MINNEAPOLIS (WCCO) -- Some Minneapolis third graders received a special gift Thursday.

No, they didn't get Wii Us or iPads. They got something a bit more useful: dictionaries.

For seven years, the Minneapolis Rotary Club donates and delivers a dictionary to every third grade student in the city. For many, the gift is the first "big kid" book the students own.

The Rotary Club gives the dictionaries to third graders because they are in transition. They're reading to learn, not learning to read.

"They were very excited about it," said Aurora Charter School teacher Mar Her. "These are their very own dictionaries, often times this is their very first dictionary, so its a pretty cool experience."

So far, the Rotary Club says it's handed out 20,000 dictionaries.

"We're huge proponents of education," said club member Sharon Bloodworth. "Literacy truly is the key to a child's success, and so we really want to be there to help that, especially with Minneapolis having a bit of an achievement gap.
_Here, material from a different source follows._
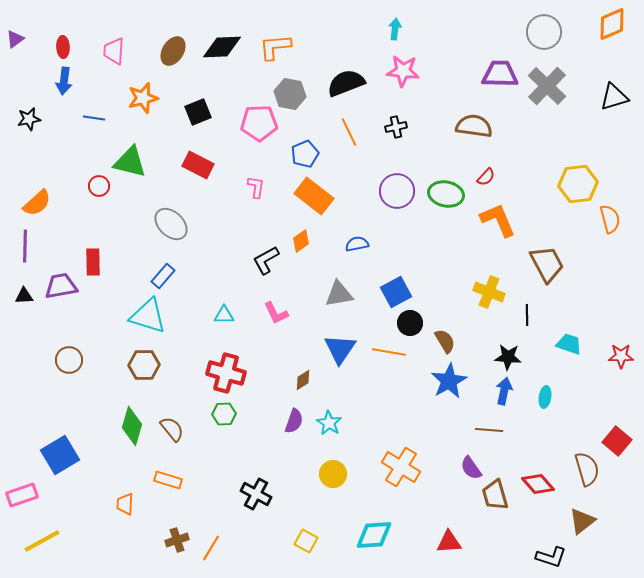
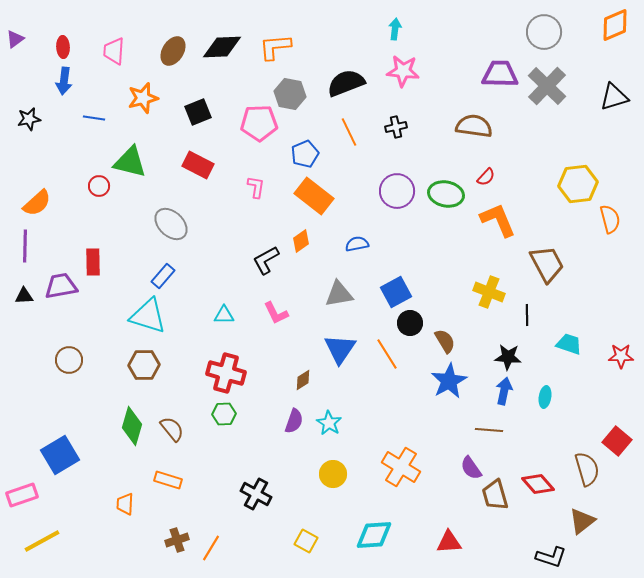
orange diamond at (612, 24): moved 3 px right, 1 px down
orange line at (389, 352): moved 2 px left, 2 px down; rotated 48 degrees clockwise
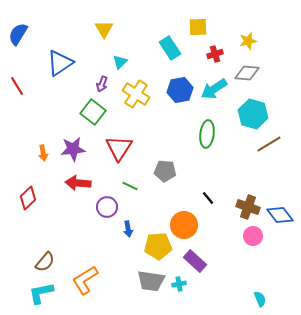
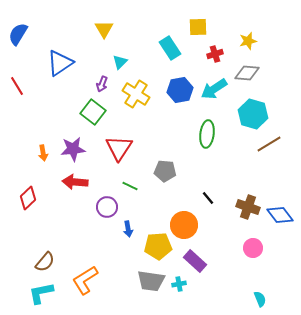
red arrow: moved 3 px left, 1 px up
pink circle: moved 12 px down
We think it's especially important to get in early."

The dictionaries have extra content, like the longest English word: It's the name of a chemical. There are conversion table for weights and measures, and even a section with Spanish.

While you might think dictionaries are old-fashioned -- that kids can just Google words they want to learn about -- the Rotary Club says they do this because many kids don't have constant access to a computer.